While there was a war in Abkhazia, an uprising in west Georgia and militias robbing everybody, the cops nabbed the alleged killer, Anzor Sharmaidze, in a matter of hours. He was a drunk 20-year-old who shot a round into a speeding car and hit Woodruff in the head, even though there were no bullet holes in the car. The scenario was good enough for the U.S. State Department, which ruled it " a random act of violence" with no political motive.

Nobody bought the official version, but there was too much geopolitic at stake. Sharmaidze served everybody's interests by being behind bars. If not for U.S. attorney Michael Pullara, who had been doggedly lobbying for his release, Sharmaidze would still be rotting in a Georgian prison. He was freed in October 2008 but has not been exonerated.
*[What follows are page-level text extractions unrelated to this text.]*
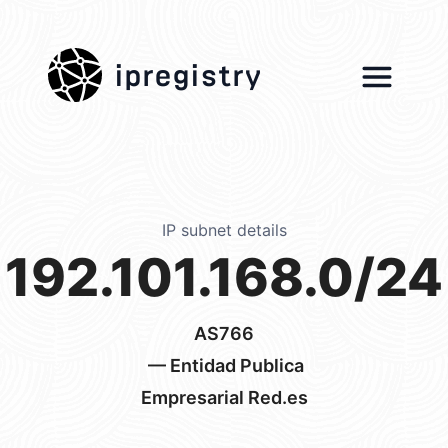
ipregistry
IP subnet details
192.101.168.0/24
AS766
— Entidad Publica
Empresarial Red.es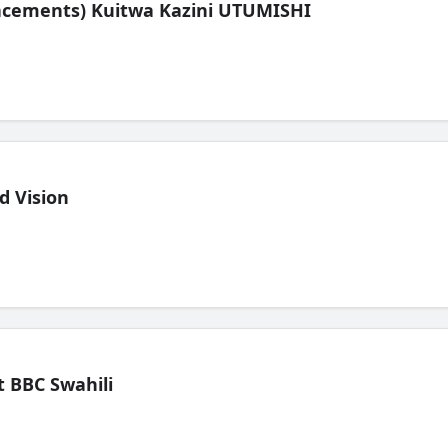
lacements) Kuitwa Kazini UTUMISHI
d Vision
 BBC Swahili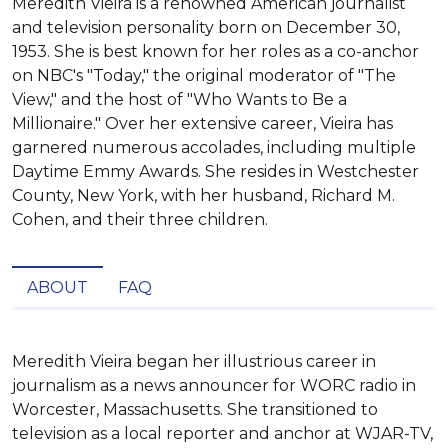
Meredith Vieira is a renowned American journalist
and television personality born on December 30,
1953. She is best known for her roles as a co-anchor
on NBC's "Today," the original moderator of "The
View," and the host of "Who Wants to Be a
Millionaire." Over her extensive career, Vieira has
garnered numerous accolades, including multiple
Daytime Emmy Awards. She resides in Westchester
County, New York, with her husband, Richard M.
Cohen, and their three children.
ABOUT
FAQ
Meredith Vieira began her illustrious career in 
journalism as a news announcer for WORC radio in 
Worcester, Massachusetts. She transitioned to 
television as a local reporter and anchor at WJAR-TV, 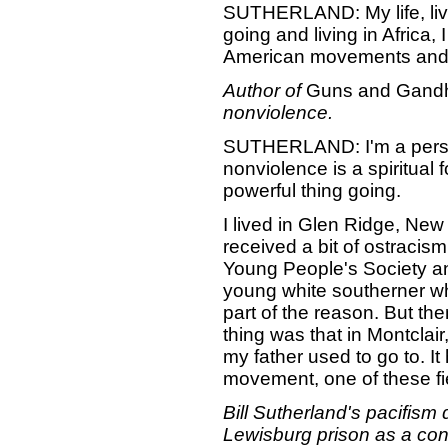
SUTHERLAND: My life, livi
going and living in Africa
American movements and 
Author of
Guns and Gandhi
nonviolence.
SUTHERLAND: I'm a person
nonviolence is a spiritual
powerful thing going.
I lived in Glen Ridge, Ne
received a bit of ostracism
Young People's Society a
young white southerner wh
part of the reason. But the
thing was that in Montclai
my father used to go to. I
movement, one of these fi
Bill Sutherland's pacifism
Lewisburg prison as a cons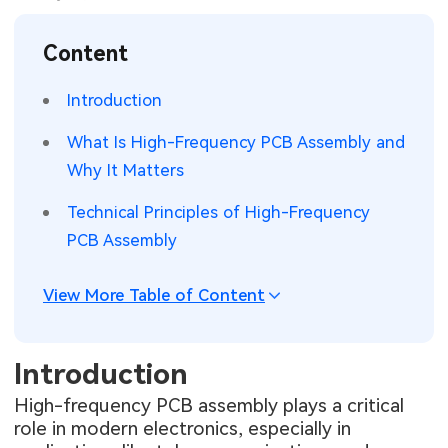
SMT Stencil
Sheet Metal Processes
Medical Electronics
Memory & Storage Technology
Content
Components
Robotics & Artificial Intelligence
Power & New Energy Solutions
Introduction
PCB Knowledge
Wearable Devices
Measurement & Test Instruments
What Is High-Frequency PCB Assembly and
Why It Matters
Engineering Cases
Security Devices & Systems
RF & Wireless Technology
Technical Principles of High-Frequency
Industry Insights
Aerospace Electronics
PCB Assembly
Electronic Project
Mobile Communications
View More Table of Content
KiCad Hub
Industrial Control
Introduction
Consumer Electronics
High-frequency PCB assembly plays a critical
role in modern electronics, especially in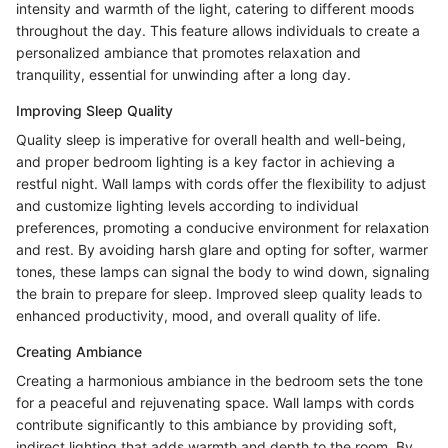
intensity and warmth of the light, catering to different moods
throughout the day. This feature allows individuals to create a
personalized ambiance that promotes relaxation and
tranquility, essential for unwinding after a long day.
Improving Sleep Quality
Quality sleep is imperative for overall health and well-being,
and proper bedroom lighting is a key factor in achieving a
restful night. Wall lamps with cords offer the flexibility to adjust
and customize lighting levels according to individual
preferences, promoting a conducive environment for relaxation
and rest. By avoiding harsh glare and opting for softer, warmer
tones, these lamps can signal the body to wind down, signaling
the brain to prepare for sleep. Improved sleep quality leads to
enhanced productivity, mood, and overall quality of life.
Creating Ambiance
Creating a harmonious ambiance in the bedroom sets the tone
for a peaceful and rejuvenating space. Wall lamps with cords
contribute significantly to this ambiance by providing soft,
indirect lighting that adds warmth and depth to the room. By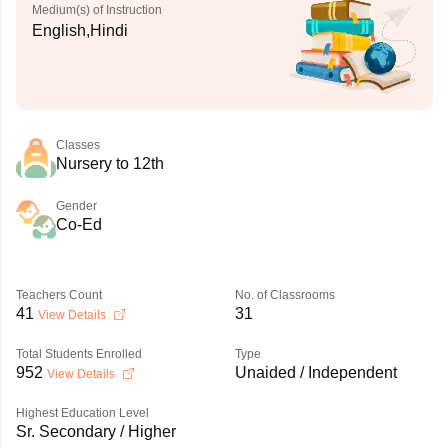
Medium(s) of Instruction
English,Hindi
Classes
Nursery to 12th
Gender
Co-Ed
Teachers Count
No. of Classrooms
41
31
View Details
Total Students Enrolled
Type
952
Unaided / Independent
View Details
Highest Education Level
Sr. Secondary / Higher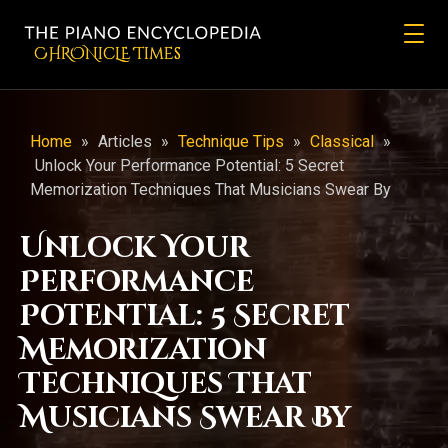
CHRONicLE Times
Home
»
Articles
»
Technique Tips
»
Classical
»
Unlock Your Performance Potential: 5 Secret
Memorization Techniques That Musicians Swear By
Unlock Your
Performance
Potential: 5 Secret
Memorization
Techniques That
Musicians Swear By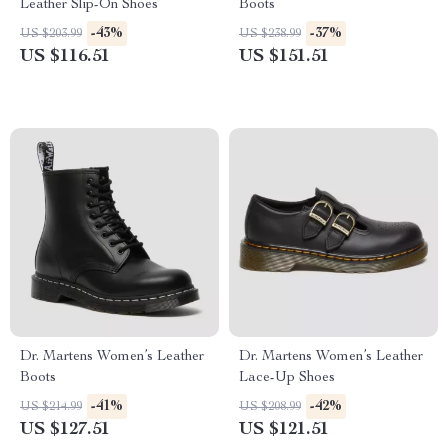
Leather Slip-On Shoes
Boots
-43%
-37%
US $203.99
US $238.99
US $116.51
US $151.51
Dr. Martens Women’s Leather
Dr. Martens Women’s Leather
Boots
Lace-Up Shoes
-41%
-42%
US $214.99
US $208.99
US $127.51
US $121.51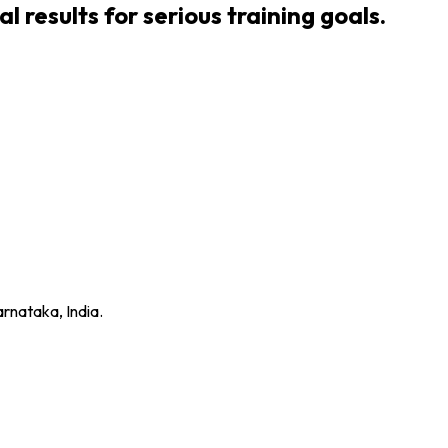
 results for serious training goals.
rnataka, India.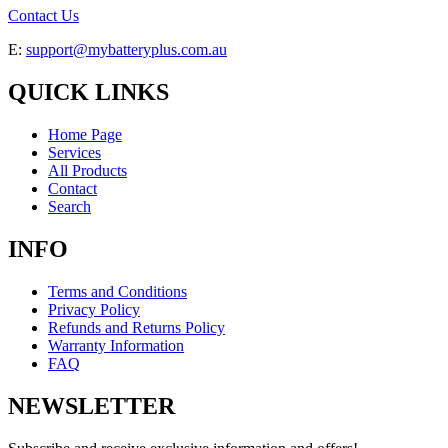
Contact Us
E:
support@mybatteryplus.com.au
QUICK LINKS
Home Page
Services
All Products
Contact
Search
INFO
Terms and Conditions
Privacy Policy
Refunds and Returns Policy
Warranty Information
FAQ
NEWSLETTER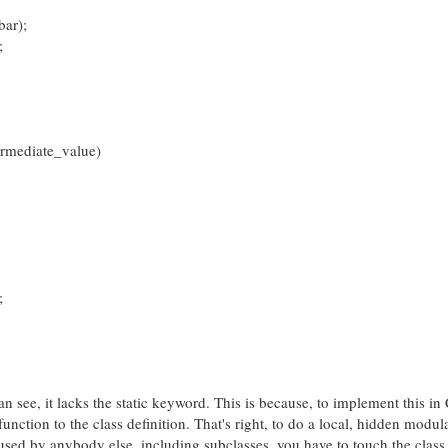
ar);
;
rmediate_value)
;
see, it lacks the static keyword. This is because, to implement this in
function to the class definition. That's right, to do a local, hidden modul
used by anybody else, including subclasses, you have to touch the class 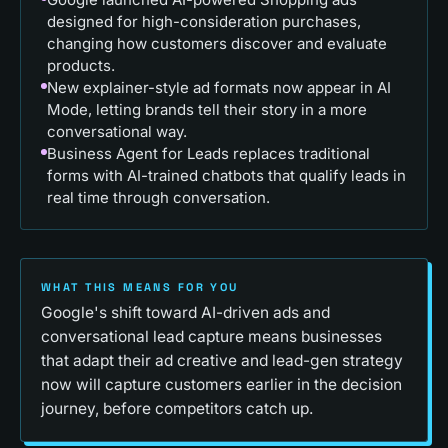
designed for high-consideration purchases,
changing how customers discover and evaluate
products.
New explainer-style ad formats now appear in AI
Mode, letting brands tell their story in a more
conversational way.
Business Agent for Leads replaces traditional
forms with AI-trained chatbots that qualify leads in
real time through conversation.
WHAT THIS MEANS FOR YOU
Google's shift toward AI-driven ads and
conversational lead capture means businesses
that adapt their ad creative and lead-gen strategy
now will capture customers earlier in the decision
journey, before competitors catch up.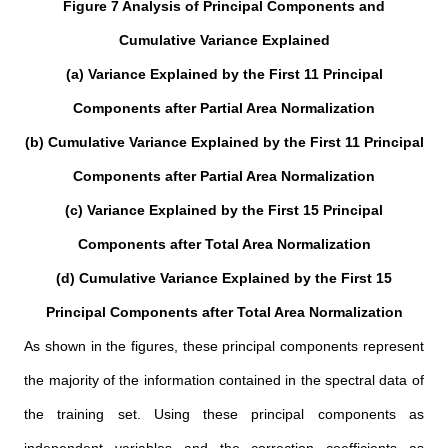
Figure 7 Analysis of Principal Components and
Cumulative Variance Explained
(a) Variance Explained by the First 11 Principal
Components after Partial Area Normalization
(b) Cumulative Variance Explained by the First 11 Principal
Components after Partial Area Normalization
(c) Variance Explained by the First 15 Principal
Components after Total Area Normalization
(d) Cumulative Variance Explained by the First 15
Principal Components after Total Area Normalization
As shown in the figures, these principal components represent
the majority of the information contained in the spectral data of
the training set. Using these principal components as
independent variables and the correction coefficients as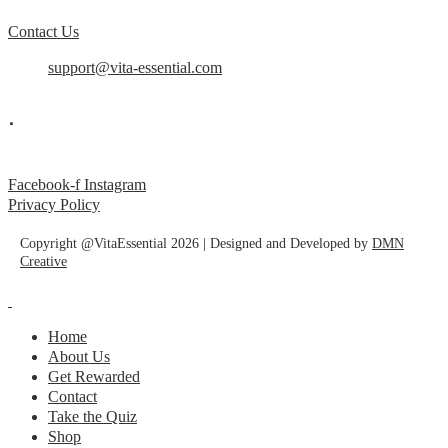
Contact Us
support@vita-essential.com
.
@vita_essential_
Facebook-f
Instagram
Privacy Policy
Copyright @VitaEssential 2026 | Designed and Developed by
DMN
Creative
Home
About Us
Get Rewarded
Contact
Take the Quiz
Shop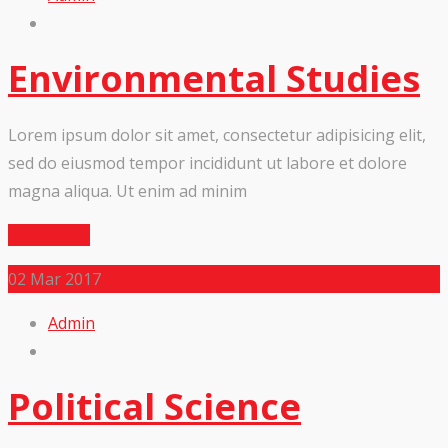
Environmental Studies
Lorem ipsum dolor sit amet, consectetur adipisicing elit,
sed do eiusmod tempor incididunt ut labore et dolore
magna aliqua. Ut enim ad minim
Read More
02
Mar 2017
Admin
Political Science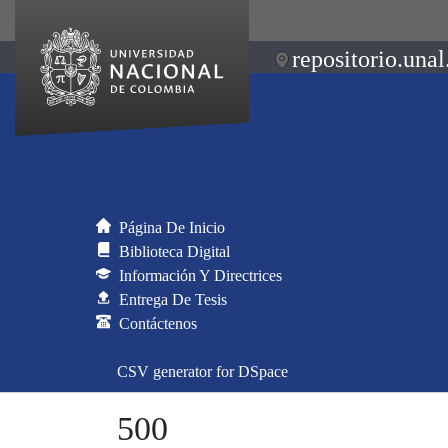
repositorio.unal
Página De Inicio
Biblioteca Digital
Información Y Directrices
Entrega De Tesis
Contáctenos
CSV generator for DSpace
500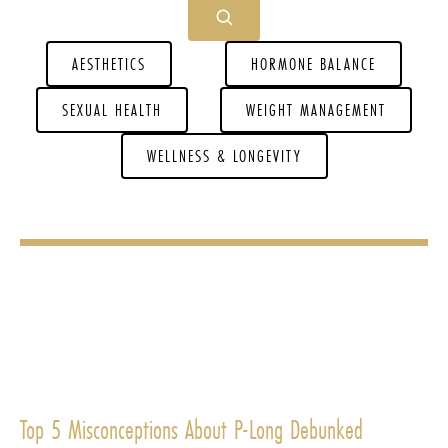
AESTHETICS
HORMONE BALANCE
SEXUAL HEALTH
WEIGHT MANAGEMENT
WELLNESS & LONGEVITY
Top 5 Misconceptions About P-Long Debunked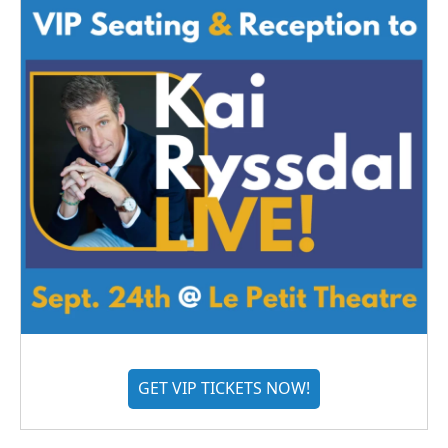
GET VIP TICKETS NOW!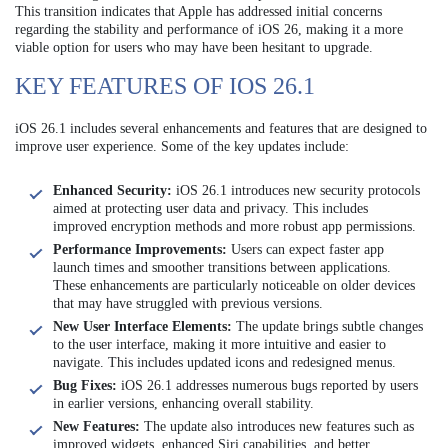
This transition indicates that Apple has addressed initial concerns
regarding the stability and performance of iOS 26, making it a more
viable option for users who may have been hesitant to upgrade.
KEY FEATURES OF IOS 26.1
iOS 26.1 includes several enhancements and features that are designed to
improve user experience. Some of the key updates include:
Enhanced Security:
iOS 26.1 introduces new security protocols
aimed at protecting user data and privacy. This includes
improved encryption methods and more robust app permissions.
Performance Improvements:
Users can expect faster app
launch times and smoother transitions between applications.
These enhancements are particularly noticeable on older devices
that may have struggled with previous versions.
New User Interface Elements:
The update brings subtle changes
to the user interface, making it more intuitive and easier to
navigate. This includes updated icons and redesigned menus.
Bug Fixes:
iOS 26.1 addresses numerous bugs reported by users
in earlier versions, enhancing overall stability.
New Features:
The update also introduces new features such as
improved widgets, enhanced Siri capabilities, and better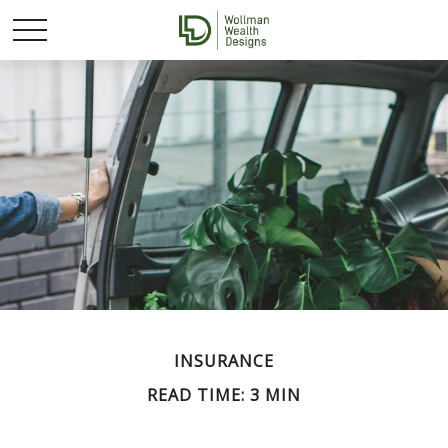
INSURANCE
READ TIME: 3 MIN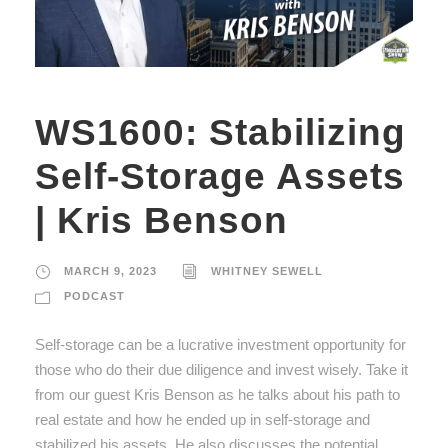
WS1600: Stabilizing
Self-Storage Assets
| Kris Benson
MARCH 9, 2023
WHITNEY SEWELL
PODCAST
Self-storage can be a lucrative investment opportunity for
those who do their due diligence and invest wisely. Take it
from our guest Kris Benson as he talks about his path to
real estate and how he ended up in self-storage and
stabilized his assets. He also discusses the potential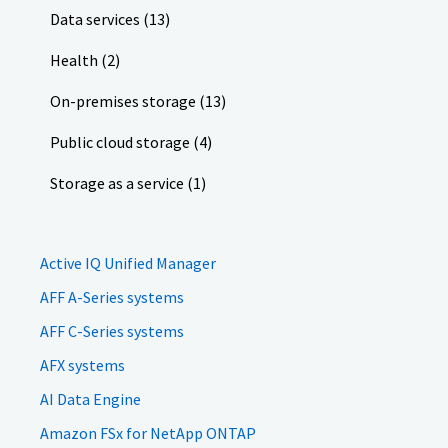
Data services (13)
Health (2)
On-premises storage (13)
Public cloud storage (4)
Storage as a service (1)
Active IQ Unified Manager
AFF A-Series systems
AFF C-Series systems
AFX systems
AI Data Engine
Amazon FSx for NetApp ONTAP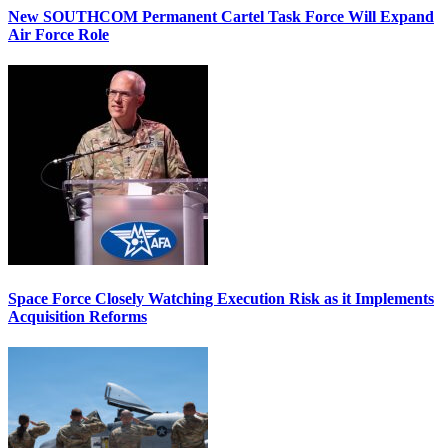
New SOUTHCOM Permanent Cartel Task Force Will Expand
Air Force Role
Space Force Closely Watching Execution Risk as it Implements
Acquisition Reforms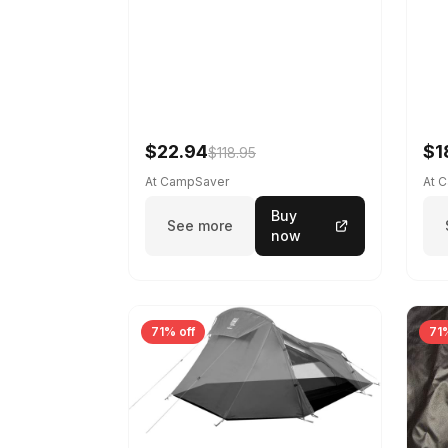
$22.94
$1
$118.95
At CampSaver
At 
Buy
See more
now
71% off
71%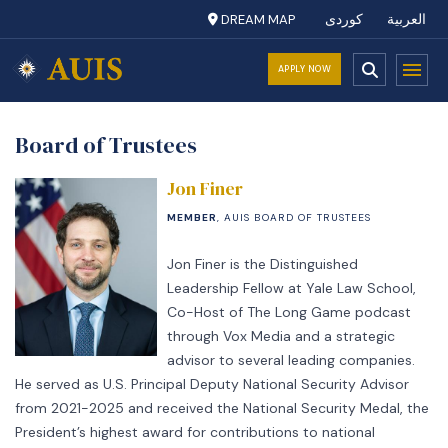
DREAM MAP
کوردی
العربية
APPLY NOW
Board of Trustees
Jon Finer
MEMBER
, AUIS BOARD OF TRUSTEES
Jon Finer is the Distinguished
Leadership Fellow at Yale Law School,
Co-Host of The Long Game podcast
through Vox Media and a strategic
advisor to several leading companies.
He served as U.S. Principal Deputy National Security Advisor
from 2021-2025 and received the National Security Medal, the
President’s highest award for contributions to national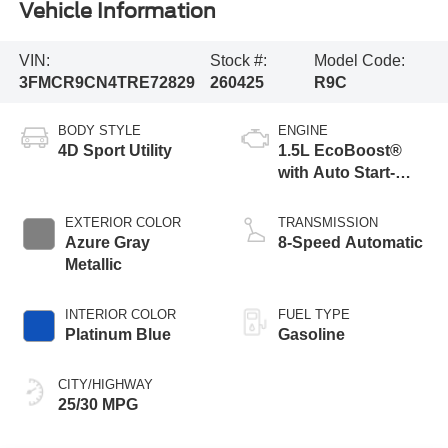
Vehicle Information
VIN:
Stock #:
Model Code:
3FMCR9CN4TRE72829
260425
R9C
BODY STYLE
ENGINE
4D Sport Utility
1.5L EcoBoost®
with Auto Start-
Stop Technology
EXTERIOR COLOR
TRANSMISSION
Azure Gray
8-Speed Automatic
Metallic
INTERIOR COLOR
FUEL TYPE
Platinum Blue
Gasoline
CITY/HIGHWAY
25/30 MPG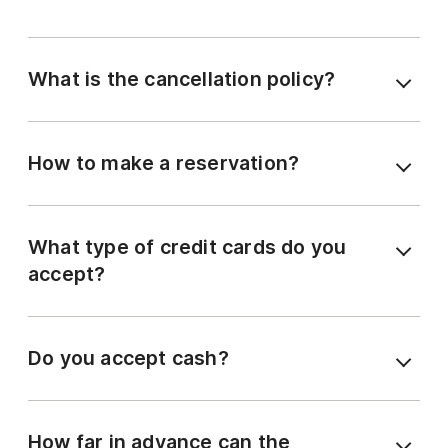
What is the cancellation policy?
How to make a reservation?
What type of credit cards do you
accept?
Do you accept cash?
How far in advance can the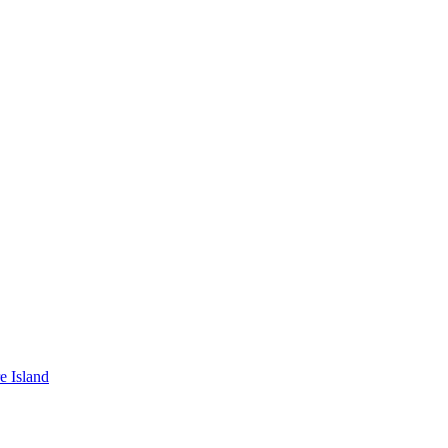
e Island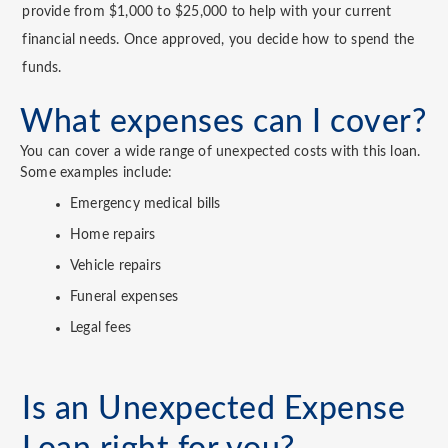
provide from $1,000 to $25,000 to help with your current
financial needs. Once approved, you decide how to spend the
funds.
What expenses can I cover?
You can cover a wide range of unexpected costs with this loan.
Some examples include:
Emergency medical bills
Home repairs
Vehicle repairs
Funeral expenses
Legal fees
Is an Unexpected Expense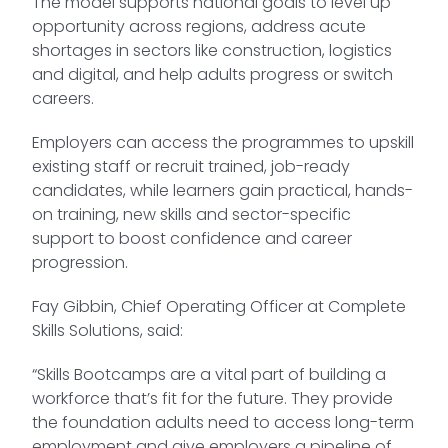
The model supports national goals to level up
opportunity across regions, address acute
shortages in sectors like construction, logistics
and digital, and help adults progress or switch
careers.
Employers can access the programmes to upskill
existing staff or recruit trained, job-ready
candidates, while learners gain practical, hands-
on training, new skills and sector-specific
support to boost confidence and career
progression.
Fay Gibbin, Chief Operating Officer at Complete
Skills Solutions, said:
“Skills Bootcamps are a vital part of building a
workforce that’s fit for the future. They provide
the foundation adults need to access long-term
employment and give employers a pipeline of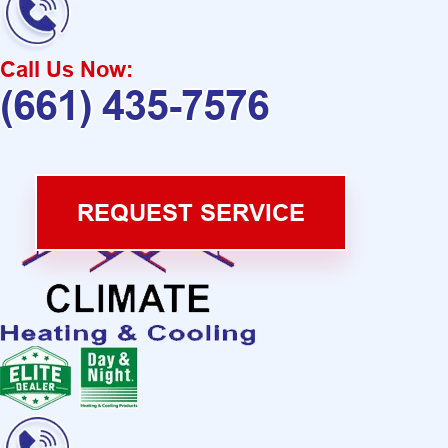
Call Us Now:
(661) 435-7576
REQUEST SERVICE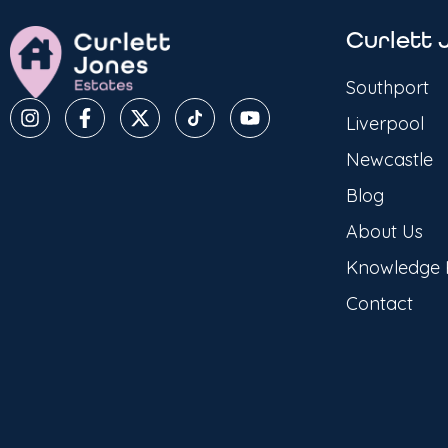
Curlett 
Southport
Liverpool
Newcastle
Blog
About Us
Knowledge
Contact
A reinvestigation could clear Sharmaidze of the murder, but it would also elicit a probe into Gogoladze, who made so many belying statements you'd think he was pathological. He's had an intriguing career — from the KGB to Shevardnadze's chief of security to vice president of the Cartu Group, Prime Minister Bidzina Ivanishvili's bank.

The Justice Ministry may be earnest in getting to the bottom of the Woodruff case, but when it realizes this is really spy stuff it might take the FBI's lead by filing it "open unassigned" and walk away.

Paul Rimple is a journalist in Tbilisi.